The Bureau stated in its complaint that Mr Danacher had taken a number of steps to circumvent the contract. This included stopping the implementation of an ‘opt-in’ checkbox designed to stop unintentional subscription subscriptions.

“I do not take lightly the decision to blame people, but based on the evidence found in the investigation, I think it is appropriate,” Mr Chopra said. He added that if the bureau’s investigation reveals other evidence of wrongdoing by senior officials, the bureau will change its complaint to bring them up in person.

TransUnion said in a statement that it had tried to abide by the terms of the agreement, but was met with silence when it sought guidance from the bureau.

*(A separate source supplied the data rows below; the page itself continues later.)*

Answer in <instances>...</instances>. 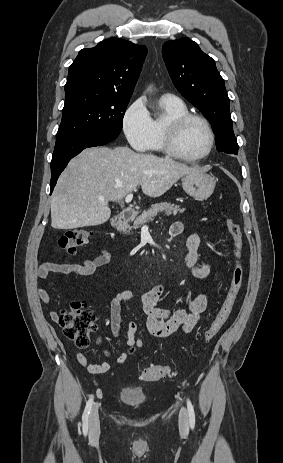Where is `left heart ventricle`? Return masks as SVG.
Wrapping results in <instances>:
<instances>
[{"mask_svg": "<svg viewBox=\"0 0 283 463\" xmlns=\"http://www.w3.org/2000/svg\"><path fill=\"white\" fill-rule=\"evenodd\" d=\"M178 149L189 157L202 155L209 146V135L204 124L191 120L181 130L178 137Z\"/></svg>", "mask_w": 283, "mask_h": 463, "instance_id": "obj_1", "label": "left heart ventricle"}]
</instances>
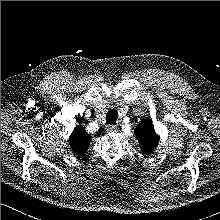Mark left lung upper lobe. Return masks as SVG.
Segmentation results:
<instances>
[{"label": "left lung upper lobe", "mask_w": 220, "mask_h": 220, "mask_svg": "<svg viewBox=\"0 0 220 220\" xmlns=\"http://www.w3.org/2000/svg\"><path fill=\"white\" fill-rule=\"evenodd\" d=\"M134 132L143 153L146 155L152 153L160 137L156 134L151 120L146 119L140 123Z\"/></svg>", "instance_id": "obj_1"}]
</instances>
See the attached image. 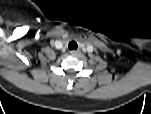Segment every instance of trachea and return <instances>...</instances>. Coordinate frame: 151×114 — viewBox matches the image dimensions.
<instances>
[{"mask_svg": "<svg viewBox=\"0 0 151 114\" xmlns=\"http://www.w3.org/2000/svg\"><path fill=\"white\" fill-rule=\"evenodd\" d=\"M78 47L77 43L75 41H70L68 44V49L69 50H76Z\"/></svg>", "mask_w": 151, "mask_h": 114, "instance_id": "trachea-1", "label": "trachea"}]
</instances>
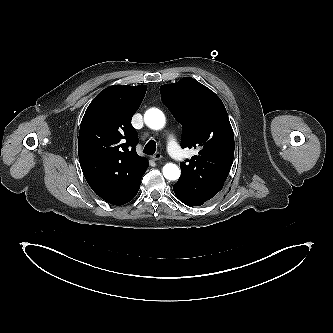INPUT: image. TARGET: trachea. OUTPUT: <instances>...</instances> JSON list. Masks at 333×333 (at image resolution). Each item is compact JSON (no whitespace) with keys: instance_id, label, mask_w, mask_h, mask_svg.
Masks as SVG:
<instances>
[{"instance_id":"trachea-1","label":"trachea","mask_w":333,"mask_h":333,"mask_svg":"<svg viewBox=\"0 0 333 333\" xmlns=\"http://www.w3.org/2000/svg\"><path fill=\"white\" fill-rule=\"evenodd\" d=\"M156 151V143L154 140H150L148 141V143L146 144L143 152L147 155H152L154 154Z\"/></svg>"}]
</instances>
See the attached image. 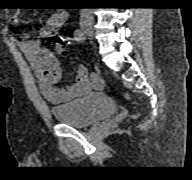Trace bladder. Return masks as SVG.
I'll use <instances>...</instances> for the list:
<instances>
[{
	"label": "bladder",
	"instance_id": "1",
	"mask_svg": "<svg viewBox=\"0 0 192 180\" xmlns=\"http://www.w3.org/2000/svg\"><path fill=\"white\" fill-rule=\"evenodd\" d=\"M51 112L59 122L79 128L112 116L116 105L107 95L94 93L52 106Z\"/></svg>",
	"mask_w": 192,
	"mask_h": 180
}]
</instances>
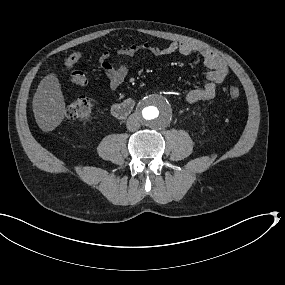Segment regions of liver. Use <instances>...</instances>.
I'll return each instance as SVG.
<instances>
[{
    "mask_svg": "<svg viewBox=\"0 0 285 285\" xmlns=\"http://www.w3.org/2000/svg\"><path fill=\"white\" fill-rule=\"evenodd\" d=\"M32 111L43 132L53 131L65 119L66 103L56 72L41 79L32 99Z\"/></svg>",
    "mask_w": 285,
    "mask_h": 285,
    "instance_id": "obj_1",
    "label": "liver"
}]
</instances>
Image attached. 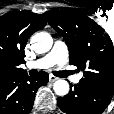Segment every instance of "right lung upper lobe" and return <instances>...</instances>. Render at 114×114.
Here are the masks:
<instances>
[{
  "label": "right lung upper lobe",
  "instance_id": "right-lung-upper-lobe-1",
  "mask_svg": "<svg viewBox=\"0 0 114 114\" xmlns=\"http://www.w3.org/2000/svg\"><path fill=\"white\" fill-rule=\"evenodd\" d=\"M43 15L28 10L11 11L0 17V79L26 73L24 48L30 36L44 28Z\"/></svg>",
  "mask_w": 114,
  "mask_h": 114
}]
</instances>
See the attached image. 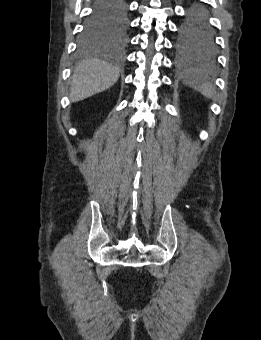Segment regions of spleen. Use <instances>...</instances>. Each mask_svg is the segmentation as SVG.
<instances>
[{
	"label": "spleen",
	"instance_id": "spleen-1",
	"mask_svg": "<svg viewBox=\"0 0 261 340\" xmlns=\"http://www.w3.org/2000/svg\"><path fill=\"white\" fill-rule=\"evenodd\" d=\"M186 83L198 90L205 98H213L215 92L214 87L211 83L203 81L202 75L198 70H190L187 72Z\"/></svg>",
	"mask_w": 261,
	"mask_h": 340
}]
</instances>
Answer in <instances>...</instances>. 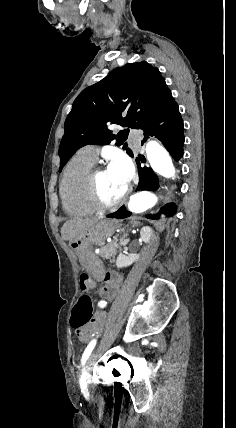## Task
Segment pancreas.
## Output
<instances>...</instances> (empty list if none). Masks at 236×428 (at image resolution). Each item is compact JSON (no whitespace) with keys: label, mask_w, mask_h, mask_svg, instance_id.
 Wrapping results in <instances>:
<instances>
[{"label":"pancreas","mask_w":236,"mask_h":428,"mask_svg":"<svg viewBox=\"0 0 236 428\" xmlns=\"http://www.w3.org/2000/svg\"><path fill=\"white\" fill-rule=\"evenodd\" d=\"M118 238V236H116ZM117 240H113L110 244H106V246H101L99 256L103 258V260H111V258H115L117 254Z\"/></svg>","instance_id":"1"}]
</instances>
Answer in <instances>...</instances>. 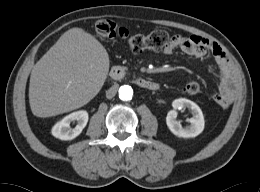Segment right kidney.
<instances>
[{
  "instance_id": "ca27d5eb",
  "label": "right kidney",
  "mask_w": 260,
  "mask_h": 192,
  "mask_svg": "<svg viewBox=\"0 0 260 192\" xmlns=\"http://www.w3.org/2000/svg\"><path fill=\"white\" fill-rule=\"evenodd\" d=\"M77 122V125L71 129L70 123ZM88 113L85 110L75 111L58 121L51 130L54 137L60 140H72L76 138L87 125Z\"/></svg>"
}]
</instances>
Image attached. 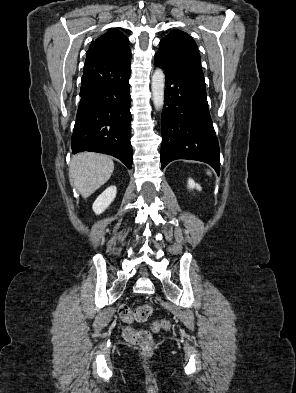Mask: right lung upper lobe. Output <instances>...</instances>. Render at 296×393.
<instances>
[{
	"mask_svg": "<svg viewBox=\"0 0 296 393\" xmlns=\"http://www.w3.org/2000/svg\"><path fill=\"white\" fill-rule=\"evenodd\" d=\"M129 40L119 30L111 29L92 42L86 58H106L130 53Z\"/></svg>",
	"mask_w": 296,
	"mask_h": 393,
	"instance_id": "cb5924a9",
	"label": "right lung upper lobe"
}]
</instances>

“Despite TransUnion’s many years of good faith efforts to resolve this issue, the current CFPB management has refused to meet with us,” the company said. He added that “the unrealistic and unenforceable demands of the bureau have left us with no alternative but to defend ourselves fully.”

TransUnion revealed in regulatory documentation in February that it was in discussions with the consumer bureau regarding compliance with the 2017 consent order and expects the agency to sue if the company does not resolve the case. TransUnion has set aside $ 27 million and said it provides a “reasonable opportunity” for additional costs.

Mr Chopra, who worked on setting up the consumer bureau in 2010 and 2011 and rejoined the agency last year as its director, is known as an aggressive regulator and speaks openly of his frustration with some companies breaking the law again and again. He wants regulators to exceed fines and impose sanctions – such as revoking licenses or growth ceilings – which really hurts, he said.

“We need to forcibly address repetitive offenders to change the company’s behavior and ensure that companies realize that it is cheaper and better for them to ultimately comply with the law than to break it,” he said. Mr. Chopra in a speech last month.

Ed Mills, a political analyst at Raymond James, a financial services firm, said the lawsuit was a warning shot to the financial industry – and a reversal of the agency’s meekness during the Trump administration.

“It’s almost like a bad movie title: ‘CFPB is back’ – and this time, it’s personal,” Mr Mills said. “Chopra was very clear in this speech that he does not believe that paying fines or introducing consent decrees changes behavior. One of the only ways he could change his behavior was to prosecute individuals for personal responsibility. “

Leave a Comment

Your email address will not be published.